"Próxima parada", texto para el taller de relatos "Mini cuentos".

Un amasijo de diminutos triángulos y aristas de chocolate blanco con almendras restaban desmenuzados dentro del envoltorio. La chocolatina había sido aplastada por Margareth como si le diera gas a una motocicleta.

    Reclinó la cabeza en el asiento, cerró los párpados y los apretó. El ligero vaivén que hacía oscilar el vagón y el ruido de la maquinaria en acción la aliviaron.

    —El billete, señorita.

La pasajera abrió los ojos, con expresión de no comprender la pregunta. Sin alterarse, el revisor dejó pasar unos segundos para insistir en el ruego.

    —Su billete, por favor.

    —No tengo —respondió ella después de superar un balbuceo originado por una elevada inseguridad.

    —¿A dónde se dirige?

    Margareth despejó su aparente estado de ensueño.

    —No lo sé, por eso no saqué billete. ¿Cuál es la última parada del trayecto?

    —Ashton Valley. ¿Quiere ir allí? Tendrá que pagar un recargo.

    El recelo del revisor quedó patente. Escribiendo el recibo, levantó la mirada para cerciorarse de la identidad de la pasajera.

    —Parece desnortada. ¿Quiere que llame a un médico?

    El verbo “llamar” provocó que se ausentara de la realidad. Un mínimo gesto de negación finiquitó el diálogo. Margareth giró el cuello hacia la ventana, como si tuviera puesto un collarín ortopédico. Estaba aturdida por la resonancia de las palabras del revisor. Sabía que la había tomado por una fugitiva, igual que Marion Crane en el inicio de “Psicosis”, o por una enferma. No era ninguna de las dos, aunque rompiera su disciplina y se subiera al primer tren que partía de la estación.

    ¿Cuál era su rumbo? ¿Una población que no conocía a 500 km de su casa? Un poeta habría replicado orgulloso que su destino era “encontrar la felicidad”. Se golpeó las rodillas deslavazando esa idílica idea. Sí, las sospechas del empleado eran ciertas: huía.
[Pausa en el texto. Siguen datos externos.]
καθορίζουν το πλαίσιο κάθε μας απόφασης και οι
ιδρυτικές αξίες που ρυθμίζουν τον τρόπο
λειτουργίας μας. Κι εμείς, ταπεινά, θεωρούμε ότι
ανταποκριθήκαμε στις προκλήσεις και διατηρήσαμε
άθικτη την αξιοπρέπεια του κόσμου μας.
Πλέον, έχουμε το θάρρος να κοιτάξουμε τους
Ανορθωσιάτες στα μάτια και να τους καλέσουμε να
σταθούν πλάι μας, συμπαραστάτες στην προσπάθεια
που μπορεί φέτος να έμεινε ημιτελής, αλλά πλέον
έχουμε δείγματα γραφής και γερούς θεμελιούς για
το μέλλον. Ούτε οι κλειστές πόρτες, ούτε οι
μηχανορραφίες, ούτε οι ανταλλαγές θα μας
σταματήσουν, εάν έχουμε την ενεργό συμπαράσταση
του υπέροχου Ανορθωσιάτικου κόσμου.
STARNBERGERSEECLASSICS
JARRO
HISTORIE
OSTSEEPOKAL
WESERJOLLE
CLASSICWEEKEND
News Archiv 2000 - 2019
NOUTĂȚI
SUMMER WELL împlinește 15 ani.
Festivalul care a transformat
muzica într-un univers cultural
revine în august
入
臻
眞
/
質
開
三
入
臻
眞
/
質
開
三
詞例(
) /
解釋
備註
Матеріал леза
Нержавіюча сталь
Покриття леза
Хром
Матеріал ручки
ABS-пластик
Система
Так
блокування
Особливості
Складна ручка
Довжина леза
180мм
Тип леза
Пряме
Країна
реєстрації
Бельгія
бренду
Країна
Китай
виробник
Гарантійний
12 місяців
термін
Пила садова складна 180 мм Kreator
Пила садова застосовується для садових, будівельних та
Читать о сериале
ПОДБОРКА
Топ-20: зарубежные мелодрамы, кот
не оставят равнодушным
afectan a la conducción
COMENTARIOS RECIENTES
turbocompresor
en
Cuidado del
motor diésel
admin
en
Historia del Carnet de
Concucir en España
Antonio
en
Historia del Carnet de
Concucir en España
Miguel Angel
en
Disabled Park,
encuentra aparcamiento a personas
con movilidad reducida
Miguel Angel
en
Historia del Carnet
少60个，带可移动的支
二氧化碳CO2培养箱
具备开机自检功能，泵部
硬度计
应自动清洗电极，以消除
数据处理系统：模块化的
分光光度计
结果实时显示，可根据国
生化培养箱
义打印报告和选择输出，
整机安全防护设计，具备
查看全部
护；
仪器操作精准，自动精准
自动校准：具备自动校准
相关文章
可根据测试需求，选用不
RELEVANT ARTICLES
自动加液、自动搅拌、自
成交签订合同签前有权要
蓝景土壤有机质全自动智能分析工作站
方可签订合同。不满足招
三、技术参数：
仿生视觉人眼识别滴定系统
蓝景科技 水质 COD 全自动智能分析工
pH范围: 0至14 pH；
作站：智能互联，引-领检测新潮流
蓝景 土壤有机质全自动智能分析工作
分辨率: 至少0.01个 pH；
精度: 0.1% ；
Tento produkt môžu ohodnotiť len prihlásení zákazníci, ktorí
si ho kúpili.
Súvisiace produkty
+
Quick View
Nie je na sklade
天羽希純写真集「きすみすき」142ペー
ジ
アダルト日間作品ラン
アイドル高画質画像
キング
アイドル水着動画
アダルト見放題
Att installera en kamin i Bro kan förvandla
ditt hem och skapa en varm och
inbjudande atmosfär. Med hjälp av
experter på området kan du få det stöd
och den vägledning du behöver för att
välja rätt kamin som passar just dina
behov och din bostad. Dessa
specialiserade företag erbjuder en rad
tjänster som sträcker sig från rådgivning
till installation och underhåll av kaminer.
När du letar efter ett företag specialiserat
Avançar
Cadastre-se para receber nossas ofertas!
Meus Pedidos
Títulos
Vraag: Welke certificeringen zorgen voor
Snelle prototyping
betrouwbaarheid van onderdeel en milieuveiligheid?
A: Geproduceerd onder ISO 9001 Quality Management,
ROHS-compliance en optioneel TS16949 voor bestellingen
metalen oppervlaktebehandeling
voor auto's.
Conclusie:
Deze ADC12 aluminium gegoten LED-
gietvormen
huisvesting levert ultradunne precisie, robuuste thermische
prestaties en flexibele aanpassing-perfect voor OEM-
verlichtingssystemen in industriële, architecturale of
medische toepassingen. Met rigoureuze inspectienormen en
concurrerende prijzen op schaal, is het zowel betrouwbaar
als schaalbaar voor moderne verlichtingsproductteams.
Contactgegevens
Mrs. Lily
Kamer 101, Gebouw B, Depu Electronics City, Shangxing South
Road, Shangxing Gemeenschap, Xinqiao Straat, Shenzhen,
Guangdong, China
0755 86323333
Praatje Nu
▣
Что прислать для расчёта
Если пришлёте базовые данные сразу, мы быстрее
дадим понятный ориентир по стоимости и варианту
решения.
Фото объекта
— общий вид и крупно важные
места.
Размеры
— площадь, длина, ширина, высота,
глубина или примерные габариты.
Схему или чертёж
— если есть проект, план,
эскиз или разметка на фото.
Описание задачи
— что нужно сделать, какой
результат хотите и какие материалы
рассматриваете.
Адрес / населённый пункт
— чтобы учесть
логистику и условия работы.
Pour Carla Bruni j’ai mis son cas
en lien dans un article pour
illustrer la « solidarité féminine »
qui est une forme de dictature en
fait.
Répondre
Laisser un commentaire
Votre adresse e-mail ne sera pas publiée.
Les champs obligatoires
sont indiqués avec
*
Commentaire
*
    ¿Qué se hace cuando no quieres atender los problemas? Alejarse de ellos. Margareth era un bandolero saliendo al galope después de haber saqueado y logrado un botín, pero el suyo solo constaba de miedo, surgido cuando detectó que el amor por su marido había derivado en afecto y, ese afecto, había decrecido hasta llevarla a una convivencia con alguien que conocía, pero que le transmitía la misma ilusión que descamar y destripar una bandeja de sardinas a diario.

    Estaba avergonzada y sin el valor para encarar una ruptura, pues no tenía argumentos mas que el depósito donde almacenaba los sentimientos cuya flecha indicaba “vacío”.

    El tren se detuvo, pero no los pensamientos de Margareth. ¿Llegar a la madurez para comportarse como una chiquilla? Fugarse con una aventura extraconyugal que convirtiera en álgida la emoción en cada encuentro recordando una imperceptible caricia en un entusiasmo perpetuo tendría sentido, pero no ese precipitado número de escapismo.

    Antes de reanudarse el viaje, Margareth bajó del tren para comprar un billete de vuelta. Durante el receso se decidió. Tenía que afrontar la situación con entereza y calma. Las personas no somos dueñas de nuestros sentimientos, tienen vida propia y los suyos por él, habían hecho los bártulos para no regresar jamás.

    No podía llamar a su pareja, porque en esa disparatada vorágine había tirado el móvil a un río maloliente. Acertado, pensó, allí encajaban muchos de los mensajes y vídeos zafios que transferían los habitantes del submundo virtual.

    Sin telefonía, estaba obligada a citarse con su marido para sincerarse, esa era la única vía factible. Las verdades duelen y, en ocasiones, no se comprenden, así que ella resolvió el conflicto con una frase concisa e impactante: “Serafín, tengo un amante”.

    Ese fue el fin de Serafín, aunque no hubiera ni el regalo de un diamante por parte de un amante; así que sirvió esa falsa confesión de un amor clandestino, para dejar de andar por un camino sin destino.